On 29thMarch 2018, Gordon Rothero and Ian Evans made a spring visit to Torr Mor to record bryophytes. Gordon logged some 51 mosses and 16 liverworts in the woodland, many on the damper north-facing side, which has more favourable habitats for this group. However, boulders in one of the hazel groves on the sunny, south-facing flanks of the wood were covered with splendid thick mats of the pendulous wing-moss Antitrichia curtipendula (photos 1 and 2). Woodcock were flushed twice from the woodland and a tawny owl pellet yielded the remains of at least three field voles.
They then made their way north across the boggy Lon na Smeoraich, where Gordon added a fourth record for Assynt of the bog-moss Sphagnum subsecundum. After lunch they continued round the wooded western end of Loch na h-Innse Fraoich to the un-named lochan north of the highest part of the Loop Path, at NC157262 (photo 3). Spawning frogs were calling from the well-vegetated shallows at the southern end of the lochan and several mallard rose from the northern end. The lochan margins and adjacent areas added a further 13 mosses and 8 liverworts to the list for the day, giving a total of 94 species of bryophytes.
It was, however, an initially unimpressive boggy ditch (photo 4) near the outflow burn of the lochan, at NC159262, that provided the most surprising find of the day. It harboured a dense growth of one of the large green algae known as stoneworts, Chara virgata, a handful of which was brought back for identification. This was later squeezed and filtered to collect any desmids present. The sample seemed a bit thin, but was sent off anyway to David Williamson in Leicestershire, one of few British experts in this group of microscopic green algae.

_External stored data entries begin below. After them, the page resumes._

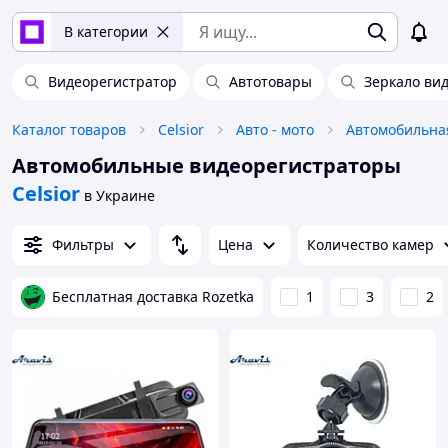
В категории
Видеорегистратор
Автотовары
Зеркало ви
Каталог товаров
Celsior
Авто - мото
Автомобильна
Автомобильные видеорегистраторы
Celsior
в Украине
Фильтры
Цена
Количество камер
Бесплатная доставка Rozetka
1
3
2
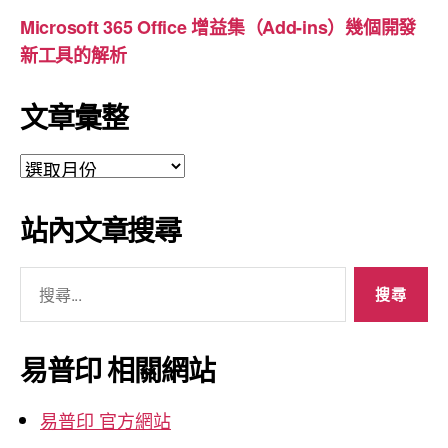
Microsoft 365 Office 增益集（Add-ins）幾個開發
新工具的解析
文章彙整
文
章
彙
站內文章搜尋
整
搜
尋
關
鍵
易普印 相關網站
字:
易普印 官方網站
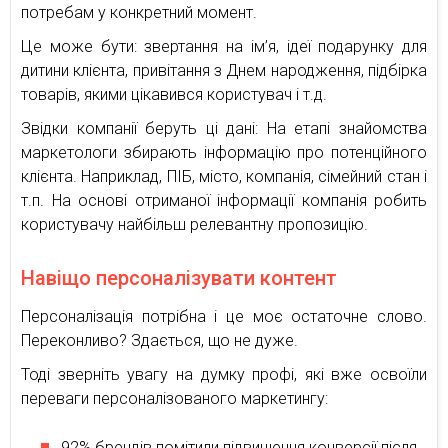
потребам у конкретний момент.
Це може бути: звертання на ім’я, ідеї подарунку для
дитини клієнта, привітання з Днем народження, підбірка
товарів, якими цікавився користувач і т.д.
Звідки компанії беруть ці дані: На етапі знайомства
маркетологи збирають інформацію про потенційного
клієнта. Наприклад, ПІБ, місто, компанія, сімейний стан і
т.п. На основі отриманої інформації компанія робить
користувачу найбільш релевантну пропозицію.
Навіщо персоналізувати контент
Персоналізація потрібна і це моє остаточне слово.
Переконливо? Здається, що не дуже.
Тоді зверніть увагу на думку профі, які вже освоїли
переваги персоналізованого маркетингу:
92% брендів помітили підвищення конверсії після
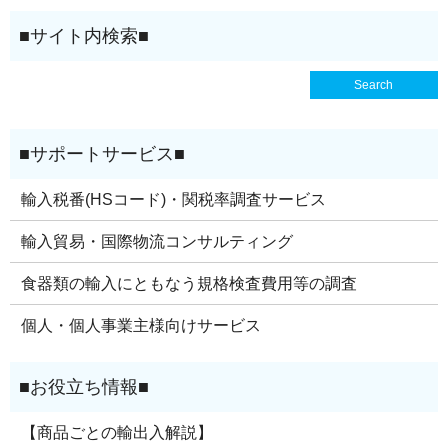
輸入税番(HSコード)・関税率調査サービス
輸入貿易・国際物流コンサルティング
食器類の輸入にともなう規格検査費用等の調査
個人・個人事業主様向けサービス
【商品ごとの輸出入解説】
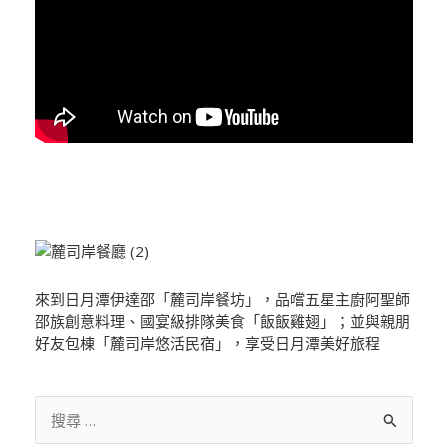
來到日月潭伊達邵「麓司岸餐坊」，品嚐五星主廚阿聖師
邵族創意料理、國宴級排隊美食「飯飯雞翅」；並與親朋
好友包棟「麓司岸悠活民宿」，享受日月潭美好旅程
搜
尋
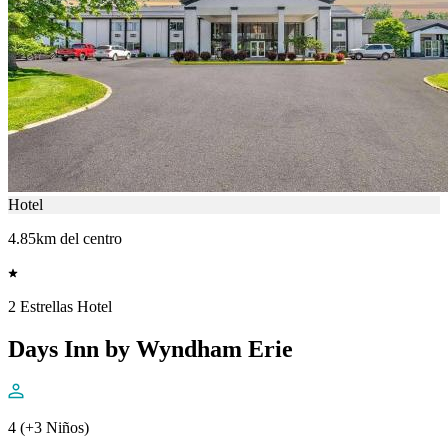
Hotel
4.85km del centro
2 Estrellas Hotel
Days Inn by Wyndham Erie
4 (+3 Niños)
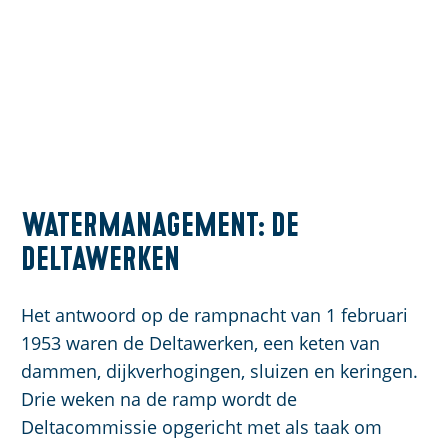
Watermanagement: de
Deltawerken
Het antwoord op de rampnacht van 1 februari
1953 waren de Deltawerken, een keten van
dammen, dijkverhogingen, sluizen en keringen.
Drie weken na de ramp wordt de
Deltacommissie opgericht met als taak om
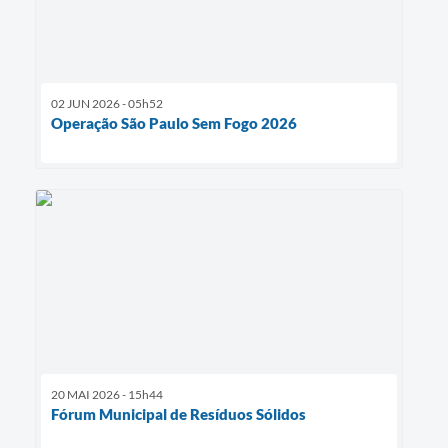
02 JUN 2026 - 05h52
Operação São Paulo Sem Fogo 2026
20 MAI 2026 - 15h44
Fórum Municipal de Resíduos Sólidos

A fortnight later an excited telephone call from David revealed that the sample had contained the first specimen recorded for the British Isles of the desmid Cosmarium tuddalense, originally described from Norway. A further sample will be collected in due course and the vegetation of the ditch surveyed in detail so that the find can be published. Stoneworts prefer waterbodies with a high pH, i.e. on the alkaline side of neutrality, but Chara virgata can tolerate waters down to pH6 and is not uncommon in peaty pools on the Lewisian gneiss, which can also be very rich in desmids.